Received 13 May 2010; accepted 26 September 2010

Abstract:

The microstructures and phase transformation of Ti-43Al-4Nb alloy in as-cast and heat-treated states were investigated by using optical microscopy, scanning and transmission electron microscopy as well as differential scanning calorimetry. The results show that a fine microstructure of the as-cast alloy can be obtained by solidifying through the β phase. γ grains can nucleate directly from the β phase. The coexistence of β phase and γ phase along primary α grain boundaries contributes to the decrease in the grain size of the as-cast alloy. The phase transformation sequence during solidification of the Ti-43Al-4Nb alloy is suggested as L→L+β→β→α+β→α+β_r→α+γ+β_r→lamellae(α₂+γ)+γ+β_r. The microstructure of the alloy after heat treatment at 1 250 °C for 16 h exhibits a certain coarsening compared with that of the as-cast state. The remnant β phase can be removed by the heat treatment process due to the diffusion of Nb and the non-equilibrium state of β phase.

Key words:

γ-TiAl based alloy; microstructure; phase transformation; β phase; solidification; heat treatment;

1 Introduction

Intermetallic γ-TiAl based alloys are considered the most promising materials for high temperature applications in the aerospace and automotive industry[1-2]. Owing to significant mass-saving, the researches on γ-TiAl based alloys are of growing interest and much progress has already been made during the last 20 years[3-4]. The main favorable characteristic of γ-TiAl based alloys is a combination of low density, high specific stiffness and strength, good oxidation resistance and creep property up to temperatures as high as     800 °C[5-6]. However, low ductility and damage tolerance at room temperature as well as poor workability at elevated temperatures restrict their applications.

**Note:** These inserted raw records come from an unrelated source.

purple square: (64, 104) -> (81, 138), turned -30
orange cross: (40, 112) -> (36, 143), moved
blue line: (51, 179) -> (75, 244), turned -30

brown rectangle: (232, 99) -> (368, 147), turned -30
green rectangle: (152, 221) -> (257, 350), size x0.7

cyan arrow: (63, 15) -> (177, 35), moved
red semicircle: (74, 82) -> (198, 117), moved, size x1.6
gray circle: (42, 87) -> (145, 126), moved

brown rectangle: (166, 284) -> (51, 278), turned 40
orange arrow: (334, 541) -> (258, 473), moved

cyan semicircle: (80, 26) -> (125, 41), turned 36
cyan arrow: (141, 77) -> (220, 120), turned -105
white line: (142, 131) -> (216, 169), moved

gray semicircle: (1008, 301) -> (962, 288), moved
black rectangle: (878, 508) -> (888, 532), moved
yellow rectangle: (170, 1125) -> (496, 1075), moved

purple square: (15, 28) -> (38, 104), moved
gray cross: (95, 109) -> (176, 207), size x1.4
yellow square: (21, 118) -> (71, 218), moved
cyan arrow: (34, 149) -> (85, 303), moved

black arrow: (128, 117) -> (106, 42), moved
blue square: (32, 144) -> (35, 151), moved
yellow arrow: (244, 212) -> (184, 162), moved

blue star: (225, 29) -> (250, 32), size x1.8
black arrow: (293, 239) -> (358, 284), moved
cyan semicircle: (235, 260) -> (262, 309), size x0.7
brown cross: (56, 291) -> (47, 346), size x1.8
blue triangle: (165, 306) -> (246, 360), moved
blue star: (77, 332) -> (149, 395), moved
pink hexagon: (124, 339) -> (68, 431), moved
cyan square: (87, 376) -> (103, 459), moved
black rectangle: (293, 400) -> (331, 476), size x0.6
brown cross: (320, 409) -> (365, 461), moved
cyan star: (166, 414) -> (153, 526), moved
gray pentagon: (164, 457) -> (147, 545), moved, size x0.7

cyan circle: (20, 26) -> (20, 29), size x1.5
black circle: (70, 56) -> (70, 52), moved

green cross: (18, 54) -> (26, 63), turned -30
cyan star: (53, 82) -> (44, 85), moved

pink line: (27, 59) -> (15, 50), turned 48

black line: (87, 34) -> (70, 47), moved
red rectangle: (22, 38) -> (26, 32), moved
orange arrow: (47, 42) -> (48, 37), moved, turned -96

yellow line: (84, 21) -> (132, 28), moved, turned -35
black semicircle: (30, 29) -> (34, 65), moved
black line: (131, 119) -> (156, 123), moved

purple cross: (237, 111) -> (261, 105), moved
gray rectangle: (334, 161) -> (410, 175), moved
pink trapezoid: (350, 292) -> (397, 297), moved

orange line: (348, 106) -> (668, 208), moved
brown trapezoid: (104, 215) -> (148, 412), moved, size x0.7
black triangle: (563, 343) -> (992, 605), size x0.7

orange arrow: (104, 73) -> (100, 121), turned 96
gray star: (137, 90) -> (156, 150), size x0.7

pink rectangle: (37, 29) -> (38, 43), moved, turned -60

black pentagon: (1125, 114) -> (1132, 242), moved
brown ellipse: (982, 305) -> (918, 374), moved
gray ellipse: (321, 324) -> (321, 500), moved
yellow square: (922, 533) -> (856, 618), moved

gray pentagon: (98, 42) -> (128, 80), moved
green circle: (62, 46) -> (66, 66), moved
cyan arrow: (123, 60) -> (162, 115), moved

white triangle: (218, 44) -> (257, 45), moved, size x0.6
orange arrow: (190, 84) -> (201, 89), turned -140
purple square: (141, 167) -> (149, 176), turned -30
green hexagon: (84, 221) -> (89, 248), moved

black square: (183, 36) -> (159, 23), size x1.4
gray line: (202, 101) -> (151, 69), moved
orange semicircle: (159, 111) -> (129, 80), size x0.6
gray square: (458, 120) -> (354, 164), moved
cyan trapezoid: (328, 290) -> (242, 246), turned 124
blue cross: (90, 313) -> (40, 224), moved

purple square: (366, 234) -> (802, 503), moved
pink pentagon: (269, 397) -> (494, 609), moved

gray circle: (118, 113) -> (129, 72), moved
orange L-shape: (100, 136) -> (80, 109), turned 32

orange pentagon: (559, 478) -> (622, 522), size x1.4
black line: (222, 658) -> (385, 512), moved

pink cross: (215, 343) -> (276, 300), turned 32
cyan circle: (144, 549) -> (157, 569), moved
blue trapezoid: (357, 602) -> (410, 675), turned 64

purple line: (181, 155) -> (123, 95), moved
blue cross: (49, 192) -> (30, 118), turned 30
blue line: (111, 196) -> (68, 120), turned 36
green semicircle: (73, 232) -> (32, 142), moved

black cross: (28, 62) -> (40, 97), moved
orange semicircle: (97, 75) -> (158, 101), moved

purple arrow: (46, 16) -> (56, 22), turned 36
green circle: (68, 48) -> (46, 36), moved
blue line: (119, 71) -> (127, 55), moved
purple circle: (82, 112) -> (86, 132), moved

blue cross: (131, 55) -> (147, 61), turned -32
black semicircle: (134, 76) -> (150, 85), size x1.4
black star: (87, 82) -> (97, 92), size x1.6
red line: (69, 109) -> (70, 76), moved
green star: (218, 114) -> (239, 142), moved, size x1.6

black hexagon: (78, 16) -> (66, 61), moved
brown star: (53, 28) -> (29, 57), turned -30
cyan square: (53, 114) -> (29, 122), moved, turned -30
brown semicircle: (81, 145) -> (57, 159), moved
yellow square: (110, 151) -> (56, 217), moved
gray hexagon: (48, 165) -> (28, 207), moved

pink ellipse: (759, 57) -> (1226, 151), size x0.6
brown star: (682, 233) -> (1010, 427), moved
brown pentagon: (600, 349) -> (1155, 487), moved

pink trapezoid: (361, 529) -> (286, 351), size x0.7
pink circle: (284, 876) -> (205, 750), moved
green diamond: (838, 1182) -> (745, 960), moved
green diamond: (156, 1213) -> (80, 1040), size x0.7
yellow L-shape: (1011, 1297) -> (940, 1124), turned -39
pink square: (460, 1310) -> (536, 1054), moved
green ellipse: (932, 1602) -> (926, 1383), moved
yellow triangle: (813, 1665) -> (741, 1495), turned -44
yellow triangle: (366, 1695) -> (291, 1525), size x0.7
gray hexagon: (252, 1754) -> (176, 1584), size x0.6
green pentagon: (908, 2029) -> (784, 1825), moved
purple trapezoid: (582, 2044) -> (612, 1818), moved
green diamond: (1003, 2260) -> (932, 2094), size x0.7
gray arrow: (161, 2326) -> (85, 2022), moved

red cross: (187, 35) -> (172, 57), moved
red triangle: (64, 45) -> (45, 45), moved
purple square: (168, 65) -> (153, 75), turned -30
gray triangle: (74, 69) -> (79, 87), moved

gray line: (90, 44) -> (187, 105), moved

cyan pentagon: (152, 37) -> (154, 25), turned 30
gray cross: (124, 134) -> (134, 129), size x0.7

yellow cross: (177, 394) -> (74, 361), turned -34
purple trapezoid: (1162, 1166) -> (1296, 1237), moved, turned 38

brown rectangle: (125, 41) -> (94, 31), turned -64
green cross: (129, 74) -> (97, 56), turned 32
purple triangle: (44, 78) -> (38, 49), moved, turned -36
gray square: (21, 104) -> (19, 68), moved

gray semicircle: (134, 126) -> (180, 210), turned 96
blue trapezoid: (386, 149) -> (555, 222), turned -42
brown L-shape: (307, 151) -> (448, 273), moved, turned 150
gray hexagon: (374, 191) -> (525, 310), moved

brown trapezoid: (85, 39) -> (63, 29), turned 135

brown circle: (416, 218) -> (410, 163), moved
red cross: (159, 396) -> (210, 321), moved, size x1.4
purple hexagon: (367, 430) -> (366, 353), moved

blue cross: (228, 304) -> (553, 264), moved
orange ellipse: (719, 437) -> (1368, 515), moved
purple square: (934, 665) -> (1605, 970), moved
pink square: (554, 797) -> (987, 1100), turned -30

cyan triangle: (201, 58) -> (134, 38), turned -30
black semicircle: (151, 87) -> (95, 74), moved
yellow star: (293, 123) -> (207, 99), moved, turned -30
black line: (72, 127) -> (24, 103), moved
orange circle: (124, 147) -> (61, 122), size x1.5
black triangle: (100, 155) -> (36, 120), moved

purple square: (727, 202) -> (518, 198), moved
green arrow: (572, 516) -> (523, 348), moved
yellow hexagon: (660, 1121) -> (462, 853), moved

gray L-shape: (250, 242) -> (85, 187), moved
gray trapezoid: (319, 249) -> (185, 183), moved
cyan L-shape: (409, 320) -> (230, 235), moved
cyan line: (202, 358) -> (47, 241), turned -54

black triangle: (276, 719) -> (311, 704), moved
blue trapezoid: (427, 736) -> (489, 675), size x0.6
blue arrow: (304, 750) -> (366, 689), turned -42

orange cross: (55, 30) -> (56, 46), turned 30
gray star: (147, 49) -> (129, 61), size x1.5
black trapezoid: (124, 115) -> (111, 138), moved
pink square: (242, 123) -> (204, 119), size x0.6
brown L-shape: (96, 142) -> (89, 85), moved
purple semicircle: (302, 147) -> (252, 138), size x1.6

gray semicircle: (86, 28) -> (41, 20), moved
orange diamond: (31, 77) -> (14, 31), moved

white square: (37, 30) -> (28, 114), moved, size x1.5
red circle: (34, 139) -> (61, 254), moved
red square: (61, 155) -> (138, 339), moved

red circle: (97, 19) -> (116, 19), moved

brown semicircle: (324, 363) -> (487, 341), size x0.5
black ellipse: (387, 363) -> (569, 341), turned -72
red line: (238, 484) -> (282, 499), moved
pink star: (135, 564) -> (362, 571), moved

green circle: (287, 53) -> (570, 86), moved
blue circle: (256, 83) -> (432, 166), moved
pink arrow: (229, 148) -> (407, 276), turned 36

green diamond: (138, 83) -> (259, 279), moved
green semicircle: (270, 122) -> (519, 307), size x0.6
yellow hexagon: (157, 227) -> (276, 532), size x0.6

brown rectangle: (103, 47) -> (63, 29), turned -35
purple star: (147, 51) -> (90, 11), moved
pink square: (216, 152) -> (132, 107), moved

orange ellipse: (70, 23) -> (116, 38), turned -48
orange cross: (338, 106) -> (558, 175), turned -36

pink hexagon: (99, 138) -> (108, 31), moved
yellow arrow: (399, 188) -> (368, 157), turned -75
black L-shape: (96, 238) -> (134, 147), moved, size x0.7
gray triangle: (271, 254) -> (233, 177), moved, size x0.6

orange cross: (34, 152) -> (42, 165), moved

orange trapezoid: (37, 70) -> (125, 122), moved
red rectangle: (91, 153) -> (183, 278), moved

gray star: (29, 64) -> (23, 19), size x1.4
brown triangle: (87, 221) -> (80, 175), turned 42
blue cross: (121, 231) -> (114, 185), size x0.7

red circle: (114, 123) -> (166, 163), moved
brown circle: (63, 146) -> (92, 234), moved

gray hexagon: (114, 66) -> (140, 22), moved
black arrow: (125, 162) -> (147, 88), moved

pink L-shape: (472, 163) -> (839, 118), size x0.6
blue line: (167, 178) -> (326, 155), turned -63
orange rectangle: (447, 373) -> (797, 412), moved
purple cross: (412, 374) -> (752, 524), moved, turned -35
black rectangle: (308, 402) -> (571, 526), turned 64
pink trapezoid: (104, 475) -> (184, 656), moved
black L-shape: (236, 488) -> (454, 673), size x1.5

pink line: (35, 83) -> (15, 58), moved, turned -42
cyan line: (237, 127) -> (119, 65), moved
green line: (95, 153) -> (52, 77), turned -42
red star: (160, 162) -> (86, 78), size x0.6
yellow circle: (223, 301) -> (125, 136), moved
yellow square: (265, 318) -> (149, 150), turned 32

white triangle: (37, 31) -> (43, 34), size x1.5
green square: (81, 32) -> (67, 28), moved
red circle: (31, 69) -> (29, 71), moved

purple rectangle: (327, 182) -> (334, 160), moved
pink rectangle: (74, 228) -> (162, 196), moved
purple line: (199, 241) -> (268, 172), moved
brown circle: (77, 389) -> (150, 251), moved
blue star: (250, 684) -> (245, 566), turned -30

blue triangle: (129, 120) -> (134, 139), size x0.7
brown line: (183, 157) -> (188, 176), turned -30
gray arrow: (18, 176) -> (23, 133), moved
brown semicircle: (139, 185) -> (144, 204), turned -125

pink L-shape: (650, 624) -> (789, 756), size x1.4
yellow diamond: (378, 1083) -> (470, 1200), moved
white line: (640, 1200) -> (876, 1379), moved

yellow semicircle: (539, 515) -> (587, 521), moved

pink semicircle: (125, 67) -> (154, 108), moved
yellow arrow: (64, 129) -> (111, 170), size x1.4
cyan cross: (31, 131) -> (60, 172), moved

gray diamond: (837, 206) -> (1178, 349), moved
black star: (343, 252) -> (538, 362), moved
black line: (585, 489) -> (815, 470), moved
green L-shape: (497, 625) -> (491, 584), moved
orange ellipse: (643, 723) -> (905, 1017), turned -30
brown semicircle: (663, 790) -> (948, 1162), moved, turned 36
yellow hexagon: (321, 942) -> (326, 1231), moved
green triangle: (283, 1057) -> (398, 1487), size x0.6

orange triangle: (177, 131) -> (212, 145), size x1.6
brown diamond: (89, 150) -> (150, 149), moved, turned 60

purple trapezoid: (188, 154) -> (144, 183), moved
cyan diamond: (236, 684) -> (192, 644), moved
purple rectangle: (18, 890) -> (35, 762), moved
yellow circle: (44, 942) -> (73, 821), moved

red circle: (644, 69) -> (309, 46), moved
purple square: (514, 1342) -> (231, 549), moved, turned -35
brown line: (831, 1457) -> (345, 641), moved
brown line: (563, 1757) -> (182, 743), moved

For cast γ-TiAl based alloys, the deficiencies are related not only to the intrinsic brittleness of γ and α₂ phases, but also to the microstructural evolution of the ingots during solidification[7-8].

It is well known that mechanical properties of an alloy are sensitive to microstructures. Numerous studies have shown that improved tensile strength and ductility for γ-TiAl based alloys can be obtained by grain refinement[9]. Therefore, grain size is a critical issue in cast γ-TiAl based alloys since the microstructure usually consists of coarse grains originated from α solidification. The solidification path via the β phase is favorable to obtaining a fine-grained casting microstructure without significant texture and segregation[5]. The additions of ternary alloying elements such as Nb, Mo, Cr, W, Ta and V can help to enlarging the β phase region as well as stabilizing the ductile β phases with a bcc crystal structure[10-11].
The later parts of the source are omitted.